What needs to be done ▸
Pull each line with the string "应用游戏" from the entries.

Data records ▸
::::::
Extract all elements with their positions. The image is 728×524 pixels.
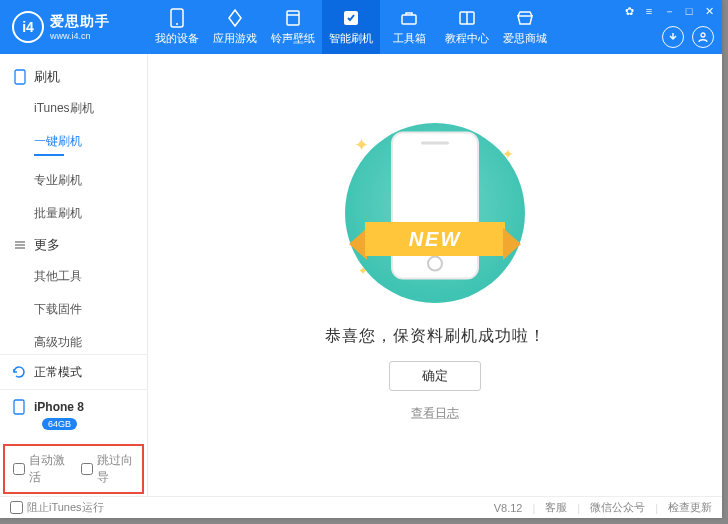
more-icon [12,237,28,253]
tab-toolbox[interactable]: 工具箱 [380,0,438,54]
user-icon[interactable] [692,26,714,48]
sidebar-item-onekey-flash[interactable]: 一键刷机 [0,125,147,164]
tab-smart-flash[interactable]: 智能刷机 [322,0,380,54]
check-update-link[interactable]: 检查更新 [668,500,712,515]
brand-url: www.i4.cn [50,31,110,41]
success-illustration: ✦ ✦ ✦ NEW [330,118,540,308]
shirt-icon[interactable]: ✿ [622,4,636,18]
close-button[interactable]: ✕ [702,4,716,18]
flash-icon [341,8,361,28]
wechat-link[interactable]: 微信公众号 [590,500,645,515]
maximize-button[interactable]: □ [682,4,696,18]
main-panel: ✦ ✦ ✦ NEW 恭喜您，保资料刷机成功啦！ 确定 查看日志 [148,54,722,496]
svg-point-1 [176,23,178,25]
sidebar-bottom: 正常模式 iPhone 8 64GB 自动激活 跳过向导 [0,354,147,496]
tab-ringtones[interactable]: 铃声壁纸 [264,0,322,54]
ribbon-icon: NEW [345,214,525,262]
app-window: i4 爱思助手 www.i4.cn 我的设备 应用游戏 铃声壁纸 智能刷机 [0,0,722,518]
title-right-icons [662,26,714,48]
tab-tutorials[interactable]: 教程中心 [438,0,496,54]
body: 刷机 iTunes刷机 一键刷机 专业刷机 批量刷机 更多 其他工具 下载固件 … [0,54,722,496]
minimize-button[interactable]: － [662,4,676,18]
svg-rect-2 [287,11,299,25]
status-bar: 阻止iTunes运行 V8.12 | 客服 | 微信公众号 | 检查更新 [0,496,722,518]
group-flash: 刷机 [0,62,147,92]
status-mode-card[interactable]: 正常模式 [0,354,147,389]
support-link[interactable]: 客服 [545,500,567,515]
flash-options-row: 自动激活 跳过向导 [3,444,144,494]
sidebar-item-other-tools[interactable]: 其他工具 [0,260,147,293]
toolbox-icon [399,8,419,28]
svg-rect-8 [14,400,24,414]
tab-apps[interactable]: 应用游戏 [206,0,264,54]
refresh-icon [10,363,28,381]
view-log-link[interactable]: 查看日志 [411,405,459,422]
book-icon [457,8,477,28]
phone-icon [10,398,28,416]
storage-badge: 64GB [42,418,77,430]
store-icon [515,8,535,28]
svg-point-6 [701,33,705,37]
block-itunes-checkbox[interactable]: 阻止iTunes运行 [10,500,104,515]
title-bar: i4 爱思助手 www.i4.cn 我的设备 应用游戏 铃声壁纸 智能刷机 [0,0,722,54]
sidebar-item-itunes-flash[interactable]: iTunes刷机 [0,92,147,125]
tab-store[interactable]: 爱思商城 [496,0,554,54]
skip-guide-checkbox[interactable]: 跳过向导 [81,452,135,486]
ok-button[interactable]: 确定 [389,361,481,391]
svg-rect-7 [15,70,25,84]
phone-icon [167,8,187,28]
version-label: V8.12 [494,502,523,514]
sidebar: 刷机 iTunes刷机 一键刷机 专业刷机 批量刷机 更多 其他工具 下载固件 … [0,54,148,496]
group-more: 更多 [0,230,147,260]
download-icon[interactable] [662,26,684,48]
sidebar-item-batch-flash[interactable]: 批量刷机 [0,197,147,230]
tab-my-device[interactable]: 我的设备 [148,0,206,54]
brand-name: 爱思助手 [50,13,110,31]
success-message: 恭喜您，保资料刷机成功啦！ [325,326,546,347]
window-controls: ✿ ≡ － □ ✕ [622,4,716,18]
phone-icon [12,69,28,85]
apps-icon [225,8,245,28]
music-icon [283,8,303,28]
logo-badge-icon: i4 [12,11,44,43]
top-tabs: 我的设备 应用游戏 铃声壁纸 智能刷机 工具箱 教程中心 [148,0,554,54]
device-card[interactable]: iPhone 8 64GB [0,389,147,440]
sidebar-item-pro-flash[interactable]: 专业刷机 [0,164,147,197]
sparkle-icon: ✦ [358,264,368,278]
auto-activate-checkbox[interactable]: 自动激活 [13,452,67,486]
sidebar-item-download-firmware[interactable]: 下载固件 [0,293,147,326]
sparkle-icon: ✦ [354,134,369,156]
svg-rect-4 [402,15,416,24]
menu-icon[interactable]: ≡ [642,4,656,18]
sparkle-icon: ✦ [502,146,514,162]
brand-logo[interactable]: i4 爱思助手 www.i4.cn [0,11,148,43]
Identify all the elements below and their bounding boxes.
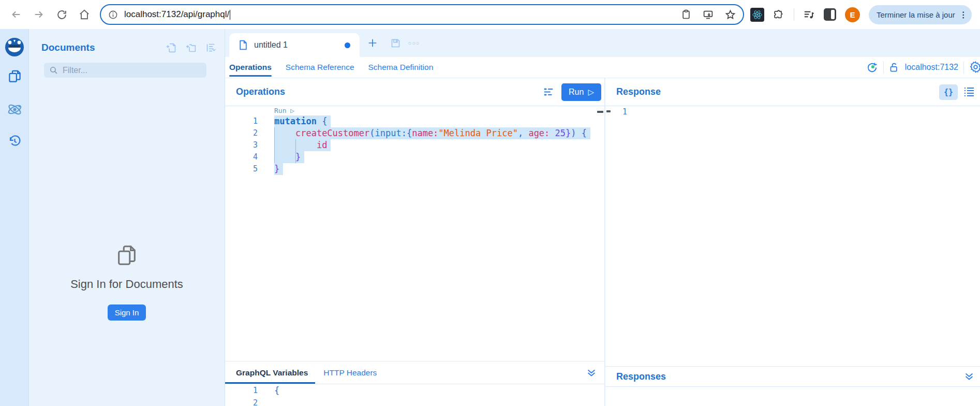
::::::
Task result ▸
app-window: i4 爱思助手 www.i4.cn 我的设备 应用游戏 铃声壁纸 智能刷机 [0,0,722,518]
tab-apps[interactable]: 应用游戏 [206,0,264,54]
title-bar: i4 爱思助手 www.i4.cn 我的设备 应用游戏 铃声壁纸 智能刷机 [0,0,722,54]
top-tabs: 我的设备 应用游戏 铃声壁纸 智能刷机 工具箱 教程中心 [148,0,554,54]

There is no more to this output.